**Dataset content**

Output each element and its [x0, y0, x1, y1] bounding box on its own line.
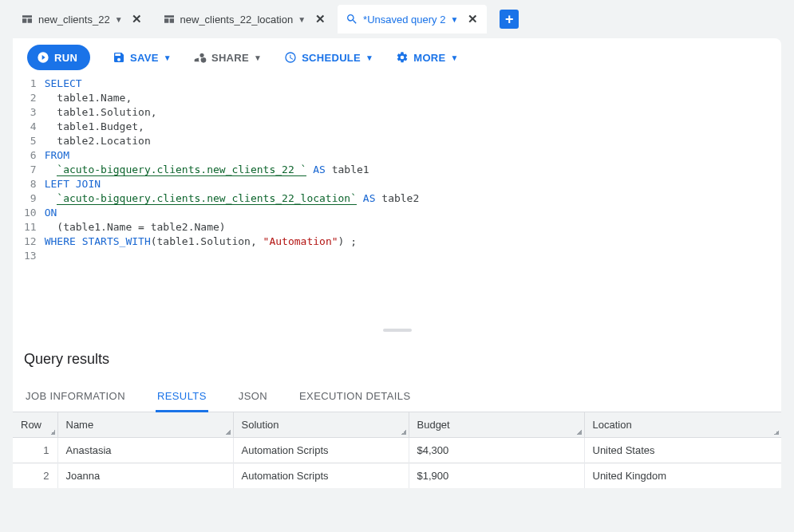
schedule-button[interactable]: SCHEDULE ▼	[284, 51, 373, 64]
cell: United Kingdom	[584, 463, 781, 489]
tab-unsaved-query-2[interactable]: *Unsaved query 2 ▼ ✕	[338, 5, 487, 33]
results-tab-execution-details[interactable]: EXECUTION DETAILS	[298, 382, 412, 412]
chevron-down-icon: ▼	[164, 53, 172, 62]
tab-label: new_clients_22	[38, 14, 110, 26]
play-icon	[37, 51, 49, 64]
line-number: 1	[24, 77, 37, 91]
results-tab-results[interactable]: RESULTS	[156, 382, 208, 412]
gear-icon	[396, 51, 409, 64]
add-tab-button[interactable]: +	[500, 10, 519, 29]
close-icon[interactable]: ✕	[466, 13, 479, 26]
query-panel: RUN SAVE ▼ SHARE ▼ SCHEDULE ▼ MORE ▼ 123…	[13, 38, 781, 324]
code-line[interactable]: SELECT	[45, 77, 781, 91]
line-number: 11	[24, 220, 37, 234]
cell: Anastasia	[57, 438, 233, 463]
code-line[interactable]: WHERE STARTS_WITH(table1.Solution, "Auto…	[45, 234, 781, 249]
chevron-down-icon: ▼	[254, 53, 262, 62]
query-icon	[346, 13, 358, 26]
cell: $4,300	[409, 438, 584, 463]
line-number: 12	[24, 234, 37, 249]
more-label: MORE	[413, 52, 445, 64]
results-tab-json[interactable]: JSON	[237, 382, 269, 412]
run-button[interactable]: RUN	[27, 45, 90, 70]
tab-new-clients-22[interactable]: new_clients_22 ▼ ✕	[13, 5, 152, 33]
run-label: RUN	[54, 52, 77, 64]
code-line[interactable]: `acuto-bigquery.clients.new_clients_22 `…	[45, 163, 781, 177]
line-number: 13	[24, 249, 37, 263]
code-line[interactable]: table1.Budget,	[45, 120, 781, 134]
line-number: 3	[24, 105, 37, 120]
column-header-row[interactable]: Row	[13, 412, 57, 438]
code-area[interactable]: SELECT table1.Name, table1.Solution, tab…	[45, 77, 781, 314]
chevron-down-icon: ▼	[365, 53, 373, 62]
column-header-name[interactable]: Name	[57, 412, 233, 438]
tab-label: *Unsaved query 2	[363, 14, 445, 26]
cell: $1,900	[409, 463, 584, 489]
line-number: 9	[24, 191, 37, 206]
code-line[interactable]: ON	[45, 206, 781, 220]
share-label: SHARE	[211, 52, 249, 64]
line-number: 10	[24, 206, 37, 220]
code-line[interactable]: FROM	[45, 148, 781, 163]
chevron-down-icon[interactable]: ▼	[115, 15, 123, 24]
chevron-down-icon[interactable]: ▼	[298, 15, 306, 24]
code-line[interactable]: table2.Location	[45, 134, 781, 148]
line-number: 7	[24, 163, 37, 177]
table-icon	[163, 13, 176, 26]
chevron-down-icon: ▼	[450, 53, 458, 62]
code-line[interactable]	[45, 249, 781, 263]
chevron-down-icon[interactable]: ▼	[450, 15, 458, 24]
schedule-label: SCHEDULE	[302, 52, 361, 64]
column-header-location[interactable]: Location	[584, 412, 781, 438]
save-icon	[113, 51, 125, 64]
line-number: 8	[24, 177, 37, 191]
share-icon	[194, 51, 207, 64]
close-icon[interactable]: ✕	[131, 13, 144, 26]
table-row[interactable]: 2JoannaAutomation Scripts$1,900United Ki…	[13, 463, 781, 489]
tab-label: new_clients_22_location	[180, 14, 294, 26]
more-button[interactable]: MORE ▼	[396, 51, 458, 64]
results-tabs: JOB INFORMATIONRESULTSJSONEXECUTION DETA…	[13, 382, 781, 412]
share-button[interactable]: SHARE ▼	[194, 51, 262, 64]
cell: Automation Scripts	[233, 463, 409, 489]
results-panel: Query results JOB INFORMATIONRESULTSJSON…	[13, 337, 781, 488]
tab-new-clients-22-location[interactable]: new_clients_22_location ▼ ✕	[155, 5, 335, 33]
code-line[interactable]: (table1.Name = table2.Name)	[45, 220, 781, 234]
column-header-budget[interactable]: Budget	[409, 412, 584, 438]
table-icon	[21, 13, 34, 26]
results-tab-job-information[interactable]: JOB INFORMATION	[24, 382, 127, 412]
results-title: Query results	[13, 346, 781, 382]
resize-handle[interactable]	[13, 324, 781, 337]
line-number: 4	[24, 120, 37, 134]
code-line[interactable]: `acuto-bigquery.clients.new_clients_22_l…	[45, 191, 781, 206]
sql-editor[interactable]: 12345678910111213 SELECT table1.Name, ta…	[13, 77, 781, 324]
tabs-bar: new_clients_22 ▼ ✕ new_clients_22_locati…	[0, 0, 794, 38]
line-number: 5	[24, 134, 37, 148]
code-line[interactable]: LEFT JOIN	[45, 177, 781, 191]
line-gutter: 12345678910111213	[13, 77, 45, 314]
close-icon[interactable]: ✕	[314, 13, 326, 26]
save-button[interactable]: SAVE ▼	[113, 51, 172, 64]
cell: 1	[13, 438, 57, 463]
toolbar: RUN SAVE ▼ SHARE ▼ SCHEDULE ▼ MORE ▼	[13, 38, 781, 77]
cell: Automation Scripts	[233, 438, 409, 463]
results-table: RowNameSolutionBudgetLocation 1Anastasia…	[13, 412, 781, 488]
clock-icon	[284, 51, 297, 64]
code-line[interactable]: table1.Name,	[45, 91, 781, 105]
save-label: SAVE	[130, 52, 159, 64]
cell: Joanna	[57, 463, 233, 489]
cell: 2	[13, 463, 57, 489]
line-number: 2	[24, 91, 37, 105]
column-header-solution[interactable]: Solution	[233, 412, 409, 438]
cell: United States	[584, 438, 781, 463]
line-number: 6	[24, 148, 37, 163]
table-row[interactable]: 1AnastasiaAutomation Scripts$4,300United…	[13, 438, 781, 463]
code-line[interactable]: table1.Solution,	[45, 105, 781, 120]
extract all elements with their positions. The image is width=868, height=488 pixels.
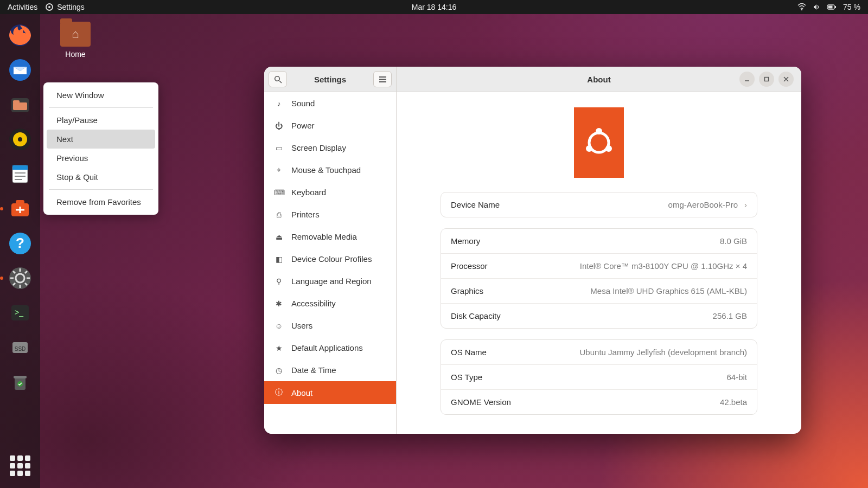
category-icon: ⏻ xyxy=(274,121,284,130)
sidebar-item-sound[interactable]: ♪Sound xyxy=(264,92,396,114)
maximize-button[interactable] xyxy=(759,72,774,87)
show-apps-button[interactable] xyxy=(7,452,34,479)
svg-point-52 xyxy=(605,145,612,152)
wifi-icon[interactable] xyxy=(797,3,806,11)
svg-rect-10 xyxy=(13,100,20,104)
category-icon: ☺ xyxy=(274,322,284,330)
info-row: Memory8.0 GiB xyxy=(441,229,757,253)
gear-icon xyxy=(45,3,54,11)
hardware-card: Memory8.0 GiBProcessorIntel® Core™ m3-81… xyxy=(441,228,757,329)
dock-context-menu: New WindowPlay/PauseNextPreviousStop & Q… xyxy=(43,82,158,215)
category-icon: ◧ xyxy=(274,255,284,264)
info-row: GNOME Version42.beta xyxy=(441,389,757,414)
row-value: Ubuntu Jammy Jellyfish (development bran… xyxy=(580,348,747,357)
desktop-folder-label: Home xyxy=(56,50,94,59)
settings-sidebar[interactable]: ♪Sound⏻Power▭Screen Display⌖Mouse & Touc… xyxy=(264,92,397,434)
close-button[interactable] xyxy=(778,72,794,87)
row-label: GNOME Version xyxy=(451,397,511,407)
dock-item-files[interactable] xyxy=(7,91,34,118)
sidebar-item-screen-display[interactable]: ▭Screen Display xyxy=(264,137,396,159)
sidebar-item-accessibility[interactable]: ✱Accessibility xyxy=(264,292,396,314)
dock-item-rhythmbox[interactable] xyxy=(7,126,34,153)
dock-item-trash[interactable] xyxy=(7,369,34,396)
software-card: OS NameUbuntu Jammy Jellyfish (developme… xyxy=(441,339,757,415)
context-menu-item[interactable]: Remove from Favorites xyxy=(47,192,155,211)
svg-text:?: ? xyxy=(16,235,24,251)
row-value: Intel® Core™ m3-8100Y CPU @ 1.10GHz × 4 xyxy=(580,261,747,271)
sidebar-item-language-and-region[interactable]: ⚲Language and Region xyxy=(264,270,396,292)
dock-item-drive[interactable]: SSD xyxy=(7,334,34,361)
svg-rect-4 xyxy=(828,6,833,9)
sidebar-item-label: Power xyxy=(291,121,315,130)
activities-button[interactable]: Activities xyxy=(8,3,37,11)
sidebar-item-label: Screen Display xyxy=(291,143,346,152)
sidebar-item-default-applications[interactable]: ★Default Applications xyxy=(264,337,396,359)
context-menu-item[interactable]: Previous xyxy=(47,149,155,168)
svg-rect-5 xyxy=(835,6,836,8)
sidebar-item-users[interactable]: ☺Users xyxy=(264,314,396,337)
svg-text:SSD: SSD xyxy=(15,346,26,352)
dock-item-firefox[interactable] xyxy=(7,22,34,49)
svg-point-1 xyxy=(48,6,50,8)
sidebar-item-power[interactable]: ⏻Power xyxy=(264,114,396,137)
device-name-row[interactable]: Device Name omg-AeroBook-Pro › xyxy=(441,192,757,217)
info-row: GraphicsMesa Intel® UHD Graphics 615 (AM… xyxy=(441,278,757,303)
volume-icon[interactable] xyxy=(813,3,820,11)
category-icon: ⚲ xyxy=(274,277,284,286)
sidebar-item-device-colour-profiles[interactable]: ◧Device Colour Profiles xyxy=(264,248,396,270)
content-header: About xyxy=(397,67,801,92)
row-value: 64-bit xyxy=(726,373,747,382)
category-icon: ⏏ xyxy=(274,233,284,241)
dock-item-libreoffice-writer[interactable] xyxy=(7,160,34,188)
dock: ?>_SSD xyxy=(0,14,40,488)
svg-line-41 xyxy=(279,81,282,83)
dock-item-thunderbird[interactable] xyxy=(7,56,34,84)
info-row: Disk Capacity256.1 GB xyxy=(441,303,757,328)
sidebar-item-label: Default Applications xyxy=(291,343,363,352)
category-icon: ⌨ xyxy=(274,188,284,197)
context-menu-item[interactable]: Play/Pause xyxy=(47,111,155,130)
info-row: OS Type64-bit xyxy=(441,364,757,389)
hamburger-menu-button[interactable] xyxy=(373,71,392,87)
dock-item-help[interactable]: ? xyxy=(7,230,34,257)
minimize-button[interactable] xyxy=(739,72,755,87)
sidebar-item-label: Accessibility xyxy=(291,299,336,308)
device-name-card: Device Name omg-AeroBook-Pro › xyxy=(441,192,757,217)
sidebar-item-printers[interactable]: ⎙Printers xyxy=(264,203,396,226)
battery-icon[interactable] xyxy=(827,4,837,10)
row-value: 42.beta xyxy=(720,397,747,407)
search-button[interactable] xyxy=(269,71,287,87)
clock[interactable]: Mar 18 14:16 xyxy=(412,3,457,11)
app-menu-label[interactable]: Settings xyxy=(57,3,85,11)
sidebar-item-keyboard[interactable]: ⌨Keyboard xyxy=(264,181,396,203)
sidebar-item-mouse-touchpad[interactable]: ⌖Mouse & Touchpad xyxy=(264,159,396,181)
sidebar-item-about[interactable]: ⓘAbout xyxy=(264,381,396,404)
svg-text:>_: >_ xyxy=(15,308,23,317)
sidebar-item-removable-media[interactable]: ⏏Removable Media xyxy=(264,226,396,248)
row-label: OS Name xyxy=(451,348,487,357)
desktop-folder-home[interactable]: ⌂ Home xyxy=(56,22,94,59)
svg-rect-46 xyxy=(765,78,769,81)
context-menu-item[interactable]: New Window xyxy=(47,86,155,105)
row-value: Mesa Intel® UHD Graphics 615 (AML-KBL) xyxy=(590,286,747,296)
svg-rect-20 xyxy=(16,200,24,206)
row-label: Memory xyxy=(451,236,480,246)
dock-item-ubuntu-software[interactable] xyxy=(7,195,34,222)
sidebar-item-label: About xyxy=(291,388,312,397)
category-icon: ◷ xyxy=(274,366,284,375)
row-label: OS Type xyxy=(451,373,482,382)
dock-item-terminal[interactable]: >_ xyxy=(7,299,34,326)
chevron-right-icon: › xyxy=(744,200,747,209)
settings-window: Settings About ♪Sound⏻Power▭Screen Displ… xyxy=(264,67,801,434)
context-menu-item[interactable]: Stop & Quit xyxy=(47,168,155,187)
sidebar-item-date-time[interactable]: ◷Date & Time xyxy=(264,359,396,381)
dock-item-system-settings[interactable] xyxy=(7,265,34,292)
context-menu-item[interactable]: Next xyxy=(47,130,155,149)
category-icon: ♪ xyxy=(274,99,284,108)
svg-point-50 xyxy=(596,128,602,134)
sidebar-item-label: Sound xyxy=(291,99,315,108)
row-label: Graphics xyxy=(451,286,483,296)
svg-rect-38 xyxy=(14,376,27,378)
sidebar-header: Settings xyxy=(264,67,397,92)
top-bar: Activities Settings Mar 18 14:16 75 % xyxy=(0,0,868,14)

**Exercise requirements**
Scan the listing for the string "chevron", then copy every line where it appears.

**Output**
chevron-down-icon: ▼	[164, 53, 172, 62]
chevron-down-icon: ▼	[254, 53, 262, 62]
chevron-down-icon: ▼	[365, 53, 373, 62]
chevron-down-icon[interactable]: ▼	[115, 15, 123, 24]
chevron-down-icon[interactable]: ▼	[298, 15, 306, 24]
chevron-down-icon: ▼	[450, 53, 458, 62]
chevron-down-icon[interactable]: ▼	[450, 15, 458, 24]
chevron-right-icon: › xyxy=(744,200,747,209)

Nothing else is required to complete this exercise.